NHacker Next
  • new
  • past
  • show
  • ask
  • show
  • jobs
  • submit
Stop using low DNS TTLs (blog.apnic.net)
csense 14 hours ago [-]
DNS is something you rarely change that has costly consequences if you mess it up: It can bring down an entire domain and keep it down until TTL passes.

If you set your TTL to an hour, it raises the costs of DNS issues a lot: A problem that you fix immediately turns into an hour-long downtime. A problem that you don't fix on the first attempt and have to iteratively try multiple fixes turns into an hour-per-iteration downtime.

Setting a low TTL is an extra packet and round-trip per connection; that's too cheap to meter [1].

When I first started administering servers I set TTL high to try to be a good netizen. Then after several instances of having to wait a long time for DNS to update, I started setting TTL low. Theoretically it causes more friction and resource usage but in practice it really hasn't been noticeable to me.

[1] For the vast majority of companies / applications. I wouldn't be surprised to learn someone somewhere has some "weird" application where high TTL is critical to their functionality or unit economics but I would be very surprised if such applications were relevant to more than 5% of websites.

compumike 19 hours ago [-]
The big thing that articles like this miss completely is that we are no longer in the brief HTTP/1.0 era (1996) where every request is a new TCP connection (and therefore possibly a new DNS query).
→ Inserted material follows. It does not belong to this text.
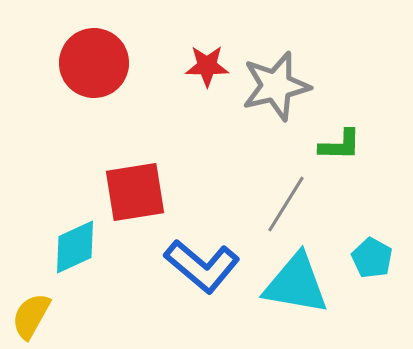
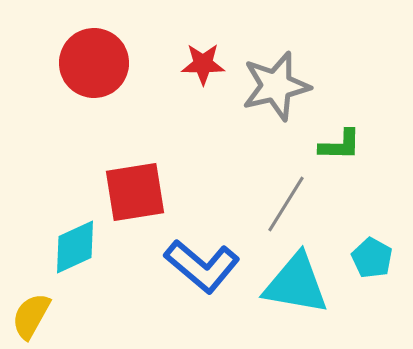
red star: moved 4 px left, 2 px up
In the HTTP/1.1 (1997) or HTTP/2 era, the TCP connection is made once and then stays open (Connection: Keep-Alive) for multiple requests. This greatly reduces the number of DNS lookups per HTTP request.
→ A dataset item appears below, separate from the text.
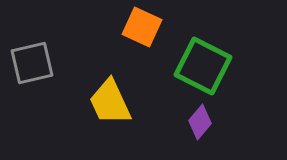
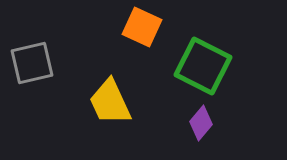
purple diamond: moved 1 px right, 1 px down
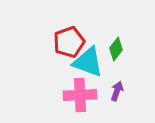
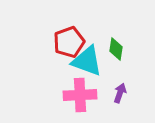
green diamond: rotated 30 degrees counterclockwise
cyan triangle: moved 1 px left, 1 px up
purple arrow: moved 3 px right, 2 px down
If the web server is configured for a sufficiently long Keep-Alive idle period, then this period is far more relevant than a short DNS TTL.

If the server dies or disconnects in the middle of a Keep-Alive, the client/browser will open a new connection, and at this point, a short DNS TTL can make sense.
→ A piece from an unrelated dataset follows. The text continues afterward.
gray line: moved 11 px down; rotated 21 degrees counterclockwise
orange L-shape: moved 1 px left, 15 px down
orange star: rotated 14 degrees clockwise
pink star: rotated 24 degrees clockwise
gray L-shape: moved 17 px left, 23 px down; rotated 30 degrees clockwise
(I have not investigated how this works with QUIC HTTP/3 over UDP: how often does the client/browser do a DNS lookup? But my suspicion is that it also does a DNS query only on the initial connection and then sends UDP packets to the same resolved IP address for the life of that connection, and so it behaves exactly like the TCP Keep-Alive case.)

hannasm 18 hours ago [-]

  > patched an Encrypted DNS Server to store the original TTL of a response, defined as the minimum TTL of its records, for each incoming query

The article seems to be based on capturing live dns data from some real network. While it may be true that persistent connections help reduce ttl it certainly seems like the article is accounting for that unless their network is only using http1.0 for some reason.

I agree that low TTL could help during an outage if you actually wanted to move your workload somewhere else, and I didn't see it mentioned in the article, but I've never actually seen this done in my experience, setting TTL extremely low for some sort of extreme DR scenario smells like an anti pattern to me.

Consider the counterpoint, having high TTL can prevent your service going down if the dns server crashes or loses connectivity.

tracker1 1 days ago [-]
I usually set mine to between an hour and a day, unless I'm planning to update/change them "soon" ... though I've been meaning to go from a /29 to /28 on my main server for a while, just been putting off switching all the domains/addresses over.

Maybe this weekend I'll finally get the energy up to just do it.

Neywiny 1 days ago [-]
I guess I'm not sure I understand the solution. I use a low value (idk 15 minutes maybe?) because I don't have a static ip and I don't want that to cause issues. It's just me to my home server so I'm not adding noticable traffic like a real company or something, but what am I supposed to do? Is there a way for me to send an update such that all online caches get updated without needing to wait for them to time out?
viraptor 1 days ago [-]
For a private server with not many users this is mostly irrelevant. Use low ttl if you want to, since you're putting basically 0 load on the DNS system.

> such that all online caches get updated

There's no such thing. Apart from millions of dedicated caching servers, each end device will have it's own cache. You can't invalidate DNS entries at that scope.

zamadatix 1 days ago [-]
I used to get more excited about this but even when browsers don't do a DNS prefetch (or even a complete preload) the latency for lookups is usually still so low on the list of performance impacting design decisions that it is unlikely to ever outweigh even the slightest advantages (or be worth correcting misperceived advantages) until we all switch to writing really really REALLY optimized web solutions.
gertop 1 days ago [-]
The irony here is that news.ycombinator.com has a 1 second TTL. One DNS query per page load and they don't care, yay!
a012 1 days ago [-]
Joke on them because I use NextDNS with caching so all TTL is 3600s
garciasn 2 days ago [-]
Could it be because folks set it low for initial propagation and then never change it back after they set it up.
fukawi2 2 days ago [-]
That's not how TTL works. Or do you mean propagation after changing an existing RR?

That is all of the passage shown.